Control of Hypochlorite Plants. If efficient operation and regular dosage is to be obtained, it is necessary that hypochlorite plants should be controlled by a trained chemist. Good results are occasionally obtained without such control but in every plant circumstances arise at some period or another which only a chemist is qualified to deal with.

The points that require consideration are (1) the composition of the bleach; (2) concentration of available chlorine in the prepared solutions; and (3) chemical tests for free chlorine in the treated water.

(1) Composition of Bleach.

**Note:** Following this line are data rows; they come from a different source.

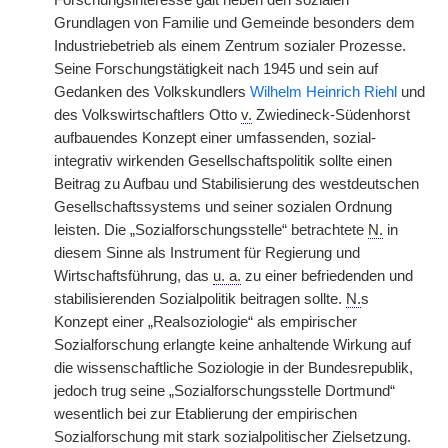
Forschungsinteresse galt neben den sozialen
Grundlagen von Familie und Gemeinde besonders dem
Industriebetrieb als einem Zentrum sozialer Prozesse.
Seine Forschungstätigkeit nach 1945 und sein auf
Gedanken des Volkskundlers
Wilhelm Heinrich Riehl
und
des Volkswirtschaftlers Otto
v.
Zwiedineck-Südenhorst
aufbauendes Konzept einer umfassenden, sozial-
integrativ wirkenden Gesellschaftspolitik sollte einen
Beitrag zu Aufbau und Stabilisierung des westdeutschen
Gesellschaftssystems und seiner sozialen Ordnung
leisten. Die „Sozialforschungsstelle“ betrachtete
N.
in
diesem Sinne als Instrument für Regierung und
Wirtschaftsführung, das
u. a.
zu einer befriedenden und
stabilisierenden Sozialpolitik beitragen sollte.
N.
s
Konzept einer „Realsoziologie“ als empirischer
Sozialforschung erlangte keine anhaltende Wirkung auf
die wissenschaftliche Soziologie in der Bundesrepublik,
jedoch trug seine „Sozialforschungsstelle Dortmund“
wesentlich bei zur Etablierung der empirischen
Sozialforschung mit stark sozialpolitischer Zielsetzung.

Each drum of bleach should be sampled and analysed before use. The sample is obtained by cutting out the head of the drum and removing a vertical section by means of a special sampling tube or a piece of half-inch iron pipe which is forced to the bottom of the drum with a boring motion and then removed; the core is then forced out by means of a rod, mixed, and quartered down to the required size.

For analysis weigh out 5 grms. on a balance sensitive to 0.01 grm. and grind in a mortar with 50-70 c.cms. of water; wash into a 250 c.cm. flask and make the volume up to 250 c.cms.; shake. After allowing the sludge to settle remove 10 c.cms. by means of a pipette and titrate by one of the following methods:

Bunsen’s Method. Add 10 c.cms. of a 5 per cent solution of potassium iodide and 0.5 c.cm. glacial acetic acid and titrate with sodium thiosulphate (24.8 grms. of the C.P. crystalline salt and 1 c.cm. of chloroform per litre) using a starch solution as indicator. Each cubic centimetre of thiosulphate used = 1.755 per cent of available chlorine (1 c.cm. N/10 sodium thiosulphate = 0.00355 grm. available chlorine).

Penot’s Method. Dilute the hypochlorite solution with 15 c.cms. of water and titrate with a solution of N/10 sodium arsenite using starch-iodide paper as an external indicator. Each c.cm. of solution used = 1.755 per cent of available chlorine (1 c.cm. = 0.00355 grm. available chlorine). The use of an external indicator makes this process a slow one and to overcome this objection Mohr proposed the addition of an excess of sodium arsenite solution and then titrating with N/10 iodine solution after adding a few drops of starch solution.

Griffen and Hedallen[2] compared these three methods and found that Penot’s method and Mohr’s modification of that method gave results which were 0.6 per cent lower than those obtained by Bunsen’s method.

For a separate estimation of the chlorine present as chloride, chlorate, and hypochlorite the method given in Sutton’s Volumetric Analysis, 10th edition, page 178, should be followed.